A maioria das cooperativas está espalhada em aldeias remotas ao redor de Ouezzane, uma região muito pobre. Devido à resistência das oliveiras, a produção de olivicultura e azeite de oliva representa a única alternativa ao cultivo ilícito de cannabis. O coletivo agora possui cerca de oliveiras 30,000 e tem acesso a um moinho de oliva totalmente equipado.

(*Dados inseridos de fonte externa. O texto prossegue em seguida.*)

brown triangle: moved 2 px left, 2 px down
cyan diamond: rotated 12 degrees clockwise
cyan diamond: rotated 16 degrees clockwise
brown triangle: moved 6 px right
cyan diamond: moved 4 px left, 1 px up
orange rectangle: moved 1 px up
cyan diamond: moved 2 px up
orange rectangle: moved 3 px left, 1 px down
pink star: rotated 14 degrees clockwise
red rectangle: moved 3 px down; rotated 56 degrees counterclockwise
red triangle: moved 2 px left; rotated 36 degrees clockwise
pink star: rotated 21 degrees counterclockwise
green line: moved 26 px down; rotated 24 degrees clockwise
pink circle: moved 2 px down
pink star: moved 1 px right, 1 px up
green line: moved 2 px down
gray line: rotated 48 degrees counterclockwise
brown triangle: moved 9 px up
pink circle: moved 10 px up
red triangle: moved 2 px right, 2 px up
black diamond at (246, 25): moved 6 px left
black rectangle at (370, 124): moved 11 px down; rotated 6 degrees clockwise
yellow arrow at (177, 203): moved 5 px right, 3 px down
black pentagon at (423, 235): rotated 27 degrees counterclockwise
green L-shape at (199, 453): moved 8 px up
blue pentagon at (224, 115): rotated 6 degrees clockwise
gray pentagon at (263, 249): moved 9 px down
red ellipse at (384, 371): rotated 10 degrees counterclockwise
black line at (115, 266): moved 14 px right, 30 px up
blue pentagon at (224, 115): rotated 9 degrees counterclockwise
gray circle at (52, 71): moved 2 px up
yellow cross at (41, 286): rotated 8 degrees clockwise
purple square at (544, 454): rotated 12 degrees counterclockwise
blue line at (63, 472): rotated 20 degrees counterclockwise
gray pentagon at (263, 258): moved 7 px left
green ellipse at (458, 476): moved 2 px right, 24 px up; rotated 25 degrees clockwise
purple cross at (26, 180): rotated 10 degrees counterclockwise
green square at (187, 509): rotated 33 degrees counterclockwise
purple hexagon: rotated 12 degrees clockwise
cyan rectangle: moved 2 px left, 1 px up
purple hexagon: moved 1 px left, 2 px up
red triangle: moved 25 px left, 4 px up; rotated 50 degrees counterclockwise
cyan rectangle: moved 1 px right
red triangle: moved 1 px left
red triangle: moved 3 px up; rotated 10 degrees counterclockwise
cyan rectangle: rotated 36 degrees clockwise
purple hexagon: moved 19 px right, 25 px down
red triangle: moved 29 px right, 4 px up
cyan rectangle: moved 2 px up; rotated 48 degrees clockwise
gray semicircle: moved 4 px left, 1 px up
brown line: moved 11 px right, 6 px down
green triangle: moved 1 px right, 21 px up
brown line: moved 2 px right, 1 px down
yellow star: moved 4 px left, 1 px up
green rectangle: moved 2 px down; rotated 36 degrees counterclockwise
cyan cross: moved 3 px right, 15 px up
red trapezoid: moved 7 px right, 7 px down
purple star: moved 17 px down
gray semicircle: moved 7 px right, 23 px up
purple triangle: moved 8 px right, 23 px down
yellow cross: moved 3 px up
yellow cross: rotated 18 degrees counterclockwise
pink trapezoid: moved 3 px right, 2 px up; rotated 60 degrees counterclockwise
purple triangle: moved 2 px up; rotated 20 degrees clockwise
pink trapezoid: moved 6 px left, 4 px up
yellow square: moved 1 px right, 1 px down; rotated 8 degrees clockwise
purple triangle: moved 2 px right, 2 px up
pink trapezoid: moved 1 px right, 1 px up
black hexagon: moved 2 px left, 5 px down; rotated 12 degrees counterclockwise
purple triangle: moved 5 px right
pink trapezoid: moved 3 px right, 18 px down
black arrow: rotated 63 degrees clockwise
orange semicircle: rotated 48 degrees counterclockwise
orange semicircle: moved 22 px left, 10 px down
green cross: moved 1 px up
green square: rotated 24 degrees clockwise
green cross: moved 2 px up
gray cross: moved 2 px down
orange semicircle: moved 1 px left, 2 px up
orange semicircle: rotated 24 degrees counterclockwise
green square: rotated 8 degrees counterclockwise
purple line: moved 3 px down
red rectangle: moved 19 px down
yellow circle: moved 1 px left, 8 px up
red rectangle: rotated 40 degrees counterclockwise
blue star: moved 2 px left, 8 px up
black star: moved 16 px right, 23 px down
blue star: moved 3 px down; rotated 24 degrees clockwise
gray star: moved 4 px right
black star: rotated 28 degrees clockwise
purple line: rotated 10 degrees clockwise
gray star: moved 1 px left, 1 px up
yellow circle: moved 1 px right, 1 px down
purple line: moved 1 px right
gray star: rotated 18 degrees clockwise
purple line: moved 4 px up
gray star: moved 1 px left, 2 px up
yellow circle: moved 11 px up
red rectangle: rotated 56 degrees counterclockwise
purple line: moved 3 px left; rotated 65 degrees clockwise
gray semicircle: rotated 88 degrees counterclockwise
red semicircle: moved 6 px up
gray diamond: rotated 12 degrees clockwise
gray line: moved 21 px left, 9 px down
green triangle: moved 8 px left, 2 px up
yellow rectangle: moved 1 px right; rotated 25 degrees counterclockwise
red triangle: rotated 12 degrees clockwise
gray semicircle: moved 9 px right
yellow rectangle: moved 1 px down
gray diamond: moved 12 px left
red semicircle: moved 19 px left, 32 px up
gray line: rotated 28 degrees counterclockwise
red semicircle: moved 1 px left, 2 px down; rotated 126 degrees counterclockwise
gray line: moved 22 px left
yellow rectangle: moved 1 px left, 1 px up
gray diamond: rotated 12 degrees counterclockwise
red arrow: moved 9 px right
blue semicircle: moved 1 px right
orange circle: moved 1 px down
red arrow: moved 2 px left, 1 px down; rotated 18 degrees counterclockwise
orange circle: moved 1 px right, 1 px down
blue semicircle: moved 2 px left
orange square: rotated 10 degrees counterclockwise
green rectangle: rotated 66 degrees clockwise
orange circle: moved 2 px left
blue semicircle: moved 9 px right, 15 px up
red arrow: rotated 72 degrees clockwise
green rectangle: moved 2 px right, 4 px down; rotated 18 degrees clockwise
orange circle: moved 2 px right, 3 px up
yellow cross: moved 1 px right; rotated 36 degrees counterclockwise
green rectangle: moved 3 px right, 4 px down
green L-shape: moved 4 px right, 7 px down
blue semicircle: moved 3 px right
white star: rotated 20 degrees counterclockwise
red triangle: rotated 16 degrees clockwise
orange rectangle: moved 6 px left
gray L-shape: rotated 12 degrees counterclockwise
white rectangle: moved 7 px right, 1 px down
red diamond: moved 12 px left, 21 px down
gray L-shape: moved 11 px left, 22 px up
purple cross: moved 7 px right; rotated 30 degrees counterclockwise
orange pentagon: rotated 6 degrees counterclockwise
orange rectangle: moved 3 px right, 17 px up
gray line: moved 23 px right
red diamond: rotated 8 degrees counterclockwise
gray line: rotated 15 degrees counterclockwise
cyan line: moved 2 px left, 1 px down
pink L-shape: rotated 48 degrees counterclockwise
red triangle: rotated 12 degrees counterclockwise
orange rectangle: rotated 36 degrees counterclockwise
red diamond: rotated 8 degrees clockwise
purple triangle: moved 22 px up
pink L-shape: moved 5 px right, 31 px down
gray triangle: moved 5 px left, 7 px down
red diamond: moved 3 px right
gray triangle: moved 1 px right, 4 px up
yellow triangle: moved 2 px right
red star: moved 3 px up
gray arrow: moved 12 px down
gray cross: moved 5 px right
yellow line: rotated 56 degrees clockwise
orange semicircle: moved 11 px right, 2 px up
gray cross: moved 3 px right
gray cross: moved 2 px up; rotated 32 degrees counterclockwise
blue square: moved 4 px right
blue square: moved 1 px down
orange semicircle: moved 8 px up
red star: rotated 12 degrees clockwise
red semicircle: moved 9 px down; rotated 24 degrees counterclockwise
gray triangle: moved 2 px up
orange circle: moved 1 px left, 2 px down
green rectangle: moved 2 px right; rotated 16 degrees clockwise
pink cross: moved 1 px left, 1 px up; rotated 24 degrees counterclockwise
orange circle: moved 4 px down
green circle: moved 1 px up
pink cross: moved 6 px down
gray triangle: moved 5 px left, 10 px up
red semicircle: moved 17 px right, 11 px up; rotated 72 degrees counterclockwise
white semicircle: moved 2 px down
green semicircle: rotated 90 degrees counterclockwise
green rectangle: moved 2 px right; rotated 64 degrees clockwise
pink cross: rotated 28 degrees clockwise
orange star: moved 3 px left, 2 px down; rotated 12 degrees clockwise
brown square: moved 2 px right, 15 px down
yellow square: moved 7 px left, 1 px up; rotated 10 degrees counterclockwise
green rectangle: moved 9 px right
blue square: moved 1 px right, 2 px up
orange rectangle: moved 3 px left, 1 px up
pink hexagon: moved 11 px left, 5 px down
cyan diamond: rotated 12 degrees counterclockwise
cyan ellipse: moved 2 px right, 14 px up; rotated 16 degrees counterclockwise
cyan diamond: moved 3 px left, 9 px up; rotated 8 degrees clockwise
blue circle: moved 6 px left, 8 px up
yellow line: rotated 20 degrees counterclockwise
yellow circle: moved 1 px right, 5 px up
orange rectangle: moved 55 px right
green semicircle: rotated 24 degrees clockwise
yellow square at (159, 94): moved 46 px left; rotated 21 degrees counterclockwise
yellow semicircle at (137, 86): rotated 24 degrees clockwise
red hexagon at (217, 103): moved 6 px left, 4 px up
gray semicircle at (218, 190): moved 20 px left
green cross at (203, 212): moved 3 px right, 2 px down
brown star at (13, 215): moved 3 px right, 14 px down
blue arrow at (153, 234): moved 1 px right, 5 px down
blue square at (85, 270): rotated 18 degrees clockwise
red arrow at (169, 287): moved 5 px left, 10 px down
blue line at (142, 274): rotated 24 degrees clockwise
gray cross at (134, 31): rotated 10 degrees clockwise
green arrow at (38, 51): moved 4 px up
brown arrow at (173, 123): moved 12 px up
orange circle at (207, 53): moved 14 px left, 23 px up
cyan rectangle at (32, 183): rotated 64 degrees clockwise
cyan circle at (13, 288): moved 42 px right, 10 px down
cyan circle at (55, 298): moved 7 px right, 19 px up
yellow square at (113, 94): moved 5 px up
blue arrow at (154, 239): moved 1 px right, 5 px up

Femmes Du Rif produz orgânicos extra virgin Azeite de oliva com Indicação Geográfica Protegida (IGP) Esta IGP certifica a origem do azeite, permitindo ao grupo vendê-lo por um preço mais elevado e em estabelecimentos mais premium, como hotéis e mercados internacionais.

Essa força coletiva impulsionou o valor do azeite de oliva de Femmes Du Rif, resultando em maiores receitas que proporcionaram maior estabilidade econômica às mulheres, suas famílias, comunidades e à própria cooperativa.

“Nós comemos azeitonas, nós as vendemos. Nós os exportamos para o exterior ”, disse Fátima Lehbouss, produtora local e presidente da Femmes Du Rif. "A azeitona é o nosso principal produto."

Os impactos positivos decorrentes desta recém-descoberta estabilidade econômica vão desde melhores oportunidades de educação para os filhos até melhor infraestrutura de produção de petrazeite, progresso em seus direitos sociais, maior exposição à vida pública e até mesmo o avanço de alguns membros para cargos políticos regionais e nacionais. níveis.

Também minimizou o processo de despovoamento e, mais importante, ajudou os agricultores locais a abandonarem o cultivo de cannabis ilícita.

Climate change, com temperaturas acima da média, representa um desafio para o cultivo de azeitonas em Marrocos, embora as oliveiras sejam resistentes a diferentes condições meteorológicas.

No Rif, o clima é mais instável do que nunca, um desafio que a Femmes Du Rif supera com o cultivo de azeitonas em sistemas agroflorestais, cultivando árvores com culturas anuais para reduzir a erosão do solo e a perda de água.